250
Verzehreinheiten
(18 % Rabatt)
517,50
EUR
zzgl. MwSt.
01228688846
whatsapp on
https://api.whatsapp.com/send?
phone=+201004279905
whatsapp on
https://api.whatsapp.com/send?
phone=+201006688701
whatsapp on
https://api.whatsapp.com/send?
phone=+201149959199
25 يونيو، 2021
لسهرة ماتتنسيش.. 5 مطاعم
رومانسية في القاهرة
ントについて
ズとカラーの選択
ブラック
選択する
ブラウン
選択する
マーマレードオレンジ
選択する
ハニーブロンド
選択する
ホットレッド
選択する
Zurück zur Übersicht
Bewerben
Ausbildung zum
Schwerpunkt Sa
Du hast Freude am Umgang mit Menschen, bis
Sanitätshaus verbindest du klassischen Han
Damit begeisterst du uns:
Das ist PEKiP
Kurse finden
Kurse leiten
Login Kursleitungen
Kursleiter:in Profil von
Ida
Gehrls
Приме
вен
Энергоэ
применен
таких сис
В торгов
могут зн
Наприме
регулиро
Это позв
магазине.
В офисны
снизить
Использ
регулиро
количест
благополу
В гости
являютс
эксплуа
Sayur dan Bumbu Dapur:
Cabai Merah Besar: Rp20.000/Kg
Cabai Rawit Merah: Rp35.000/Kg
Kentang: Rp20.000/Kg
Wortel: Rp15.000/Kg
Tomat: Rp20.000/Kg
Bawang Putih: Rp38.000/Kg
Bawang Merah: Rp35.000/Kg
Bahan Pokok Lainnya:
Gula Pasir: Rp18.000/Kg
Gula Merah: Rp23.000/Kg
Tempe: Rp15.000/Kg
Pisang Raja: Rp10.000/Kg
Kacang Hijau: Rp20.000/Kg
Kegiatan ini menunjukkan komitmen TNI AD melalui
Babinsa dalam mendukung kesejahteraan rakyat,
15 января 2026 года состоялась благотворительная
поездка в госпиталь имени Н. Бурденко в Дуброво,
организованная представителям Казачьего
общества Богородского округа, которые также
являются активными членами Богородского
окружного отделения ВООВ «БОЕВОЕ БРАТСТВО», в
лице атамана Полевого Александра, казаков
____________
→ Task directions
Print all of the records, leaving each one exactly as it appears above.

→ Answer below
250
Verzehreinheiten
(18 % Rabatt)
517,50
EUR
zzgl. MwSt.
01228688846
whatsapp on
https://api.whatsapp.com/send?
phone=+201004279905
whatsapp on
https://api.whatsapp.com/send?
phone=+201006688701
whatsapp on
https://api.whatsapp.com/send?
phone=+201149959199
25 يونيو، 2021
لسهرة ماتتنسيش.. 5 مطاعم
رومانسية في القاهرة
ントについて
ズとカラーの選択
ブラック
選択する
ブラウン
選択する
マーマレードオレンジ
選択する
ハニーブロンド
選択する
ホットレッド
選択する
Zurück zur Übersicht
Bewerben
Ausbildung zum
Schwerpunkt Sa
Du hast Freude am Umgang mit Menschen, bis
Sanitätshaus verbindest du klassischen Han
Damit begeisterst du uns:
Das ist PEKiP
Kurse finden
Kurse leiten
Login Kursleitungen
Kursleiter:in Profil von
Ida
Gehrls
Приме
вен
Энергоэ
применен
таких сис
В торгов
могут зн
Наприме
регулиро
Это позв
магазине.
В офисны
снизить
Использ
регулиро
количест
благополу
В гости
являютс
эксплуа
Sayur dan Bumbu Dapur:
Cabai Merah Besar: Rp20.000/Kg
Cabai Rawit Merah: Rp35.000/Kg
Kentang: Rp20.000/Kg
Wortel: Rp15.000/Kg
Tomat: Rp20.000/Kg
Bawang Putih: Rp38.000/Kg
Bawang Merah: Rp35.000/Kg
Bahan Pokok Lainnya:
Gula Pasir: Rp18.000/Kg
Gula Merah: Rp23.000/Kg
Tempe: Rp15.000/Kg
Pisang Raja: Rp10.000/Kg
Kacang Hijau: Rp20.000/Kg
Kegiatan ini menunjukkan komitmen TNI AD melalui
Babinsa dalam mendukung kesejahteraan rakyat,
15 января 2026 года состоялась благотворительная
поездка в госпиталь имени Н. Бурденко в Дуброво,
организованная представителям Казачьего
общества Богородского округа, которые также
являются активными членами Богородского
окружного отделения ВООВ «БОЕВОЕ БРАТСТВО», в
лице атамана Полевого Александра, казаков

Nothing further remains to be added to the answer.